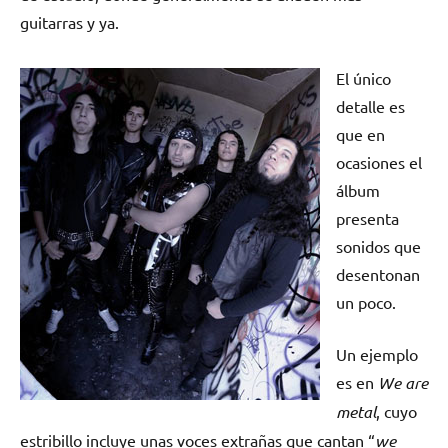
guitarras y ya.
El único
detalle es
que en
ocasiones el
álbum
presenta
sonidos que
desentonan
un poco.
Un ejemplo
es en
We are
metal
, cuyo
estribillo incluye unas voces extrañas que cantan “
we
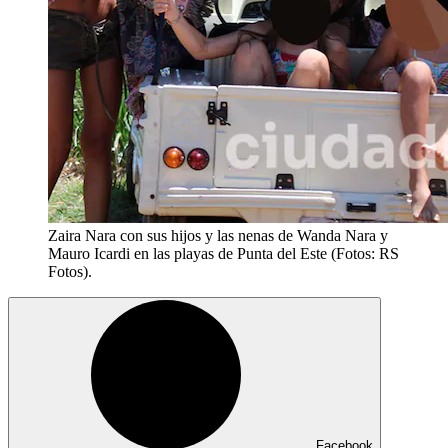
Zaira Nara con sus hijos y las nenas de Wanda Nara y
Mauro Icardi en las playas de Punta del Este (Fotos: RS
Fotos).
Facebook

——

Write out again every line above exactly as given; the pictures do not belong in the copy.

* _Task solution_
guitarras y ya.
El único
detalle es
que en
ocasiones el
álbum
presenta
sonidos que
desentonan
un poco.
Un ejemplo
es en
We are
metal
, cuyo
estribillo incluye unas voces extrañas que cantan “
we
Zaira Nara con sus hijos y las nenas de Wanda Nara y
Mauro Icardi en las playas de Punta del Este (Fotos: RS
Fotos).
Facebook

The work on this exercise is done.